**WHAT IS EXPECTED**
Please count the lines in the listing below where the word "thật" appears. Give the number only.

[Start of Attachment]

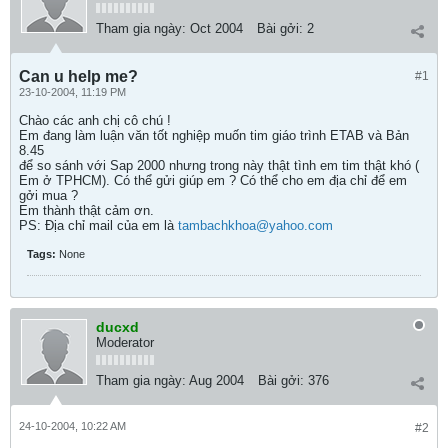
Tham gia ngày:
Oct 2004
Bài gởi:
2
Can u help me?
#1
23-10-2004, 11:19 PM
Chào các anh chị cô chú !
Em đang làm luận văn tốt nghiệp muốn tim giáo trình ETAB và Bản
8.45
để so sánh với Sap 2000 nhưng trong này thật tình em tim thật khó (
Em ở TPHCM). Có thể gửi giúp em ? Có thể cho em địa chỉ để em
gởi mua ?
Em thành thật cảm ơn.
PS: Địa chỉ mail của em là
tambachkhoa@yahoo.com
Tags:
None
ducxd
Moderator
Tham gia ngày:
Aug 2004
Bài gởi:
376
24-10-2004, 10:22 AM
#2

[End of Attachment]

**REPLY**
2